Activation Failure: Diagnosis Checklist
Work through these in order. Stop at the first match.
1. Is the description vague?
"Helps with deployment" activates ~30% of the time. "ALWAYS invoke this skill when the user asks about deploying" activates ~100%.
Fix: Use the directive template:
<Domain> expert. ALWAYS invoke this skill when the user asks about
<trigger topics>. Do not <alternative action> directly -- use this
skill first.2. Is the task too simple?
Claude skips skills for one-liner requests. It only consults the skill registry for tasks it cannot easily handle directly. If you ask "create a git commit" and your commit-messages skill has a generic description, Claude will just commit.
Fix: Make the description more assertive. "Do not create git commits directly. ALWAYS use this skill first." Test with the exact phrasing real users would use, not idealized prompts.

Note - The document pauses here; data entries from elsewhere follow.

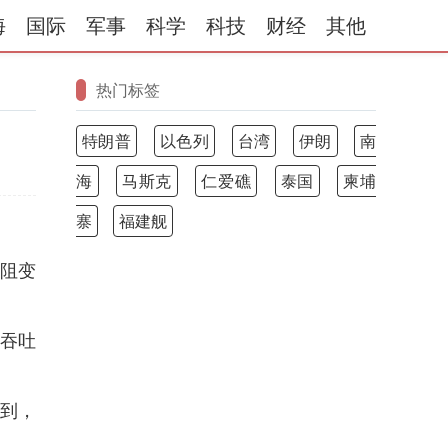
海
国际
军事
科学
科技
财经
其他
热门标签
特朗普
以色列
台湾
伊朗
南
海
马斯克
仁爱礁
泰国
柬埔
寨
福建舰
于阻变
算吞吐
到，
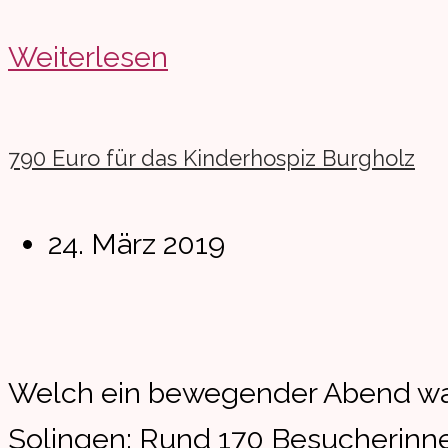
Buchvorstellung
Weiterlesen
in
Kassel
790 Euro für das Kinderhospiz Burgholz
Beitrag
24. März 2019
veröffentlicht:
Welch ein bewegender Abend war 
Solingen: Rund 170 Besucherinne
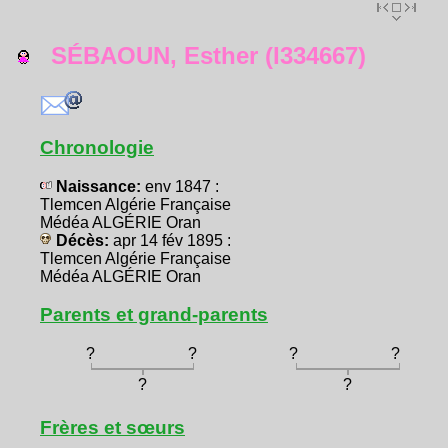
SÉBAOUN, Esther (I334667)
Chronologie
Naissance:
env 1847 :
Tlemcen Algérie Française
Médéa ALGÉRIE Oran
Décès:
apr 14 fév 1895 :
Tlemcen Algérie Française
Médéa ALGÉRIE Oran
Parents et grand-parents
?
?
?
?
?
?
Frères et sœurs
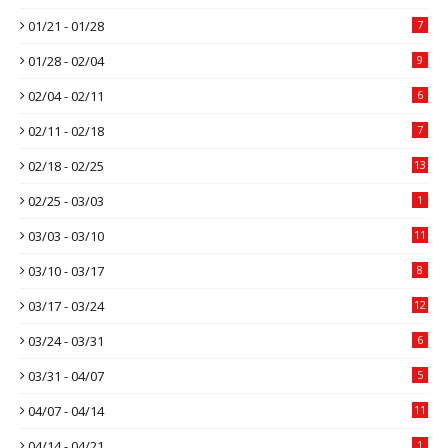
01/21 - 01/28
7
01/28 - 02/04
9
02/04 - 02/11
6
02/11 - 02/18
7
02/18 - 02/25
13
02/25 - 03/03
1
03/03 - 03/10
11
03/10 - 03/17
8
03/17 - 03/24
12
03/24 - 03/31
6
03/31 - 04/07
5
04/07 - 04/14
11
04/14 - 04/21
1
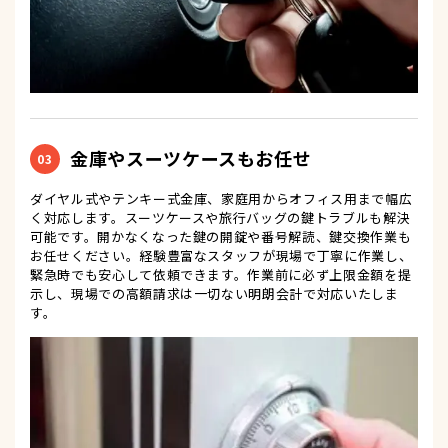
金庫やスーツケースもお任せ
03
ダイヤル式やテンキー式金庫、家庭用からオフィス用まで幅広
く対応します。スーツケースや旅行バッグの鍵トラブルも解決
可能です。開かなくなった鍵の開錠や番号解読、鍵交換作業も
お任せください。経験豊富なスタッフが現場で丁寧に作業し、
緊急時でも安心して依頼できます。作業前に必ず上限金額を提
示し、現場での高額請求は一切ない明朗会計で対応いたしま
す。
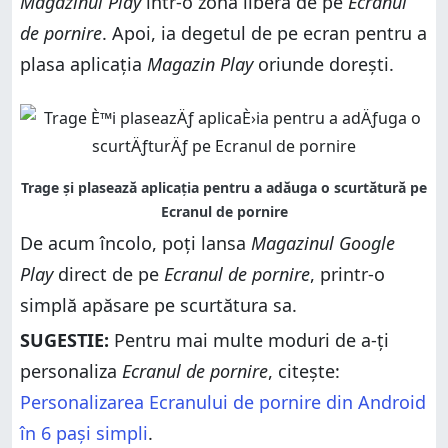
Magazinul Play
într-o zonă liberă de pe
Ecranul
de pornire
. Apoi, ia degetul de pe ecran pentru a
plasa aplicația
Magazin Play
oriunde dorești.
De acum încolo, poți lansa
Magazinul Google
Play
direct de pe
Ecranul de pornire
, printr-o
simplă apăsare pe scurtătura sa.
SUGESTIE:
Pentru mai multe moduri de a-ți
personaliza
Ecranul de pornire
, citește:
Personalizarea Ecranului de pornire din Android
în 6 pași simpli
.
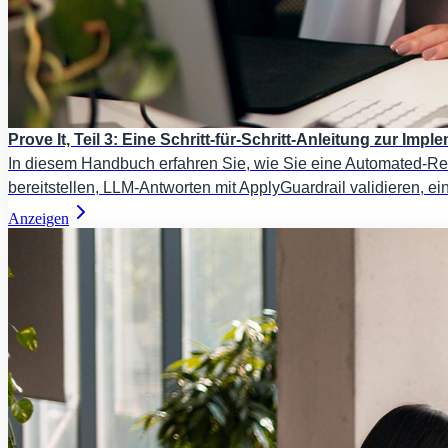
Prove It, Teil 3: Eine Schritt-für-Schritt-Anleitung zur 
In diesem Handbuch erfahren Sie, wie Sie eine Automated-Re
bereitstellen, LLM-Antworten mit ApplyGuardrail validieren, ei
Anzeigen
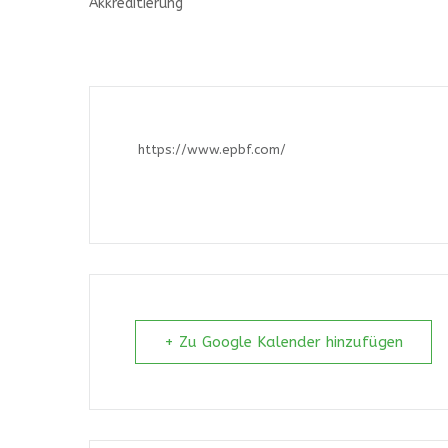
Akkreditierung
https://www.epbf.com/
+ Zu Google Kalender hinzufügen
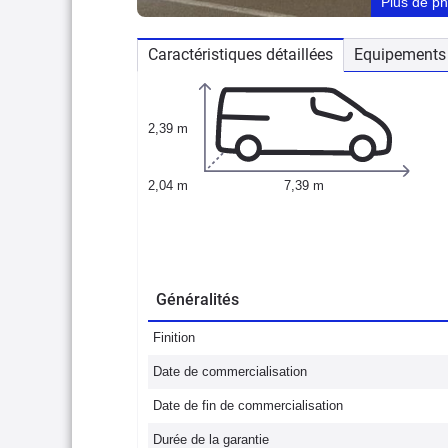
Plus de p
Caractéristiques détaillées
Equipements 
2,39 m
2,04 m
7,39 m
Généralités
Finition
Date de commercialisation
Date de fin de commercialisation
Durée de la garantie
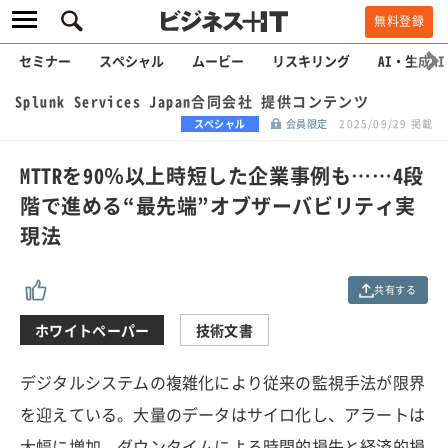
無料登録
セミナー
スペシャル
ムービー
リスキリング
AI・生成AI
Splunk Services Japan合同会社 提供コンテンツ
スペシャル
会員限定
2025/09/29 掲載
MTTRを90％以上時短した企業事例も……4段
階で進める“最先端”オブザーバビリティ実
現法
共有する
ホワイトペーパー
技術文書
デジタルシステムの複雑化により従来の監視手法が限界
を迎えている。大量のデータはサイロ化し、アラートは
大幅に増加。ダウンタイムによる時間的損失と経済的損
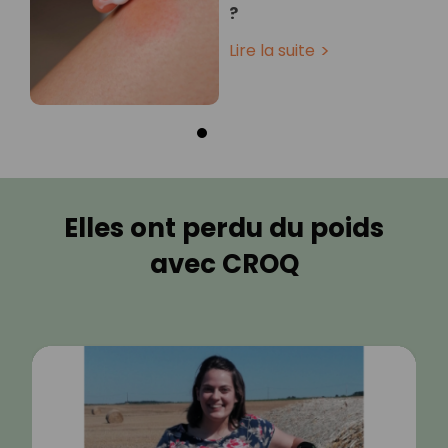
?
Lire la suite
Elles ont perdu du poids
avec CROQ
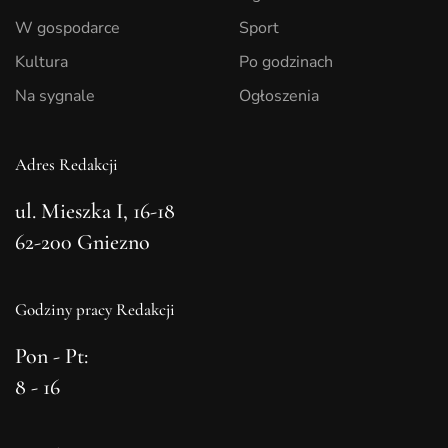
W gospodarce
Sport
Kultura
Po godzinach
Na sygnale
Ogłoszenia
Adres Redakcji
ul. Mieszka I, 16-18
62-200 Gniezno
Godziny pracy Redakcji
Pon - Pt:
8 - 16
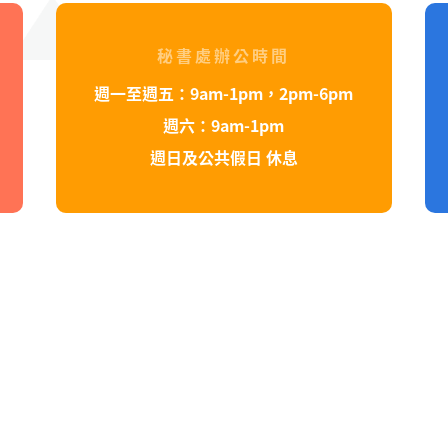
秘書處辦公時間
週一至週五：9am-1pm，2pm-6pm
週六：9am-1pm
週日及公共假日 休息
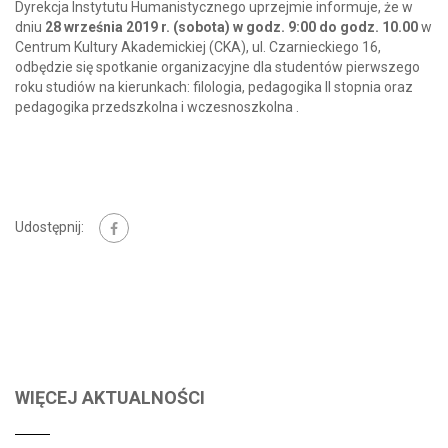
Dyrekcja Instytutu Humanistycznego uprzejmie informuje, że w
dniu
28 września 2019 r. (sobota) w godz. 9:00 do godz. 10.00
w
Centrum Kultury Akademickiej (CKA), ul. Czarnieckiego 16,
odbędzie się spotkanie organizacyjne dla studentów pierwszego
roku studiów na kierunkach: filologia, pedagogika II stopnia oraz
pedagogika przedszkolna i wczesnoszkolna .
Udostępnij:
WIĘCEJ AKTUALNOŚCI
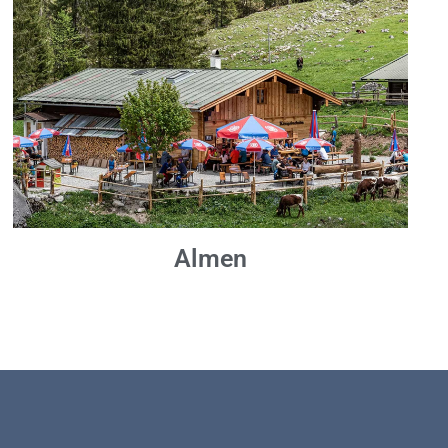
Almen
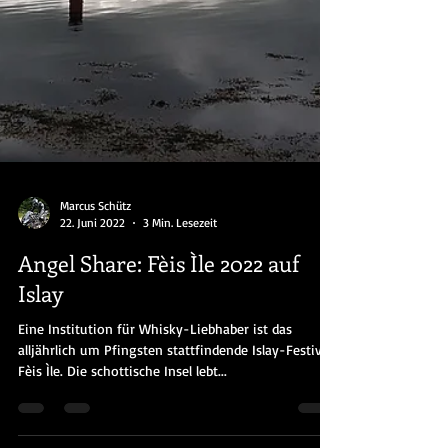
Marcus Schütz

3. Is disable-model-invocation set?
---
disable-model-invocation: true
---This hides the skill from auto-invocation entirely. Only manual /slash-command works. Check your frontmatter.
4. Is the description truncated?
The description field supports up to 1,024 characters, but Claude may not weight all of it equally. Content past ~200 characters has diminishing influence on invocation decisions.
Fix: Front-load trigger conditions. Put the ALWAYS/NEVER directives in the first 200 characters. Explanatory context goes at the end.
5. Is there a naming conflict?
Check the resolution order:
- Enterprise skills (
managed-settings.json) - Personal skills (
~/.claude/skills/) - Project skills (
.claude/skills/) - Plugin skills
A personal skill with the same name shadows your project skill silently.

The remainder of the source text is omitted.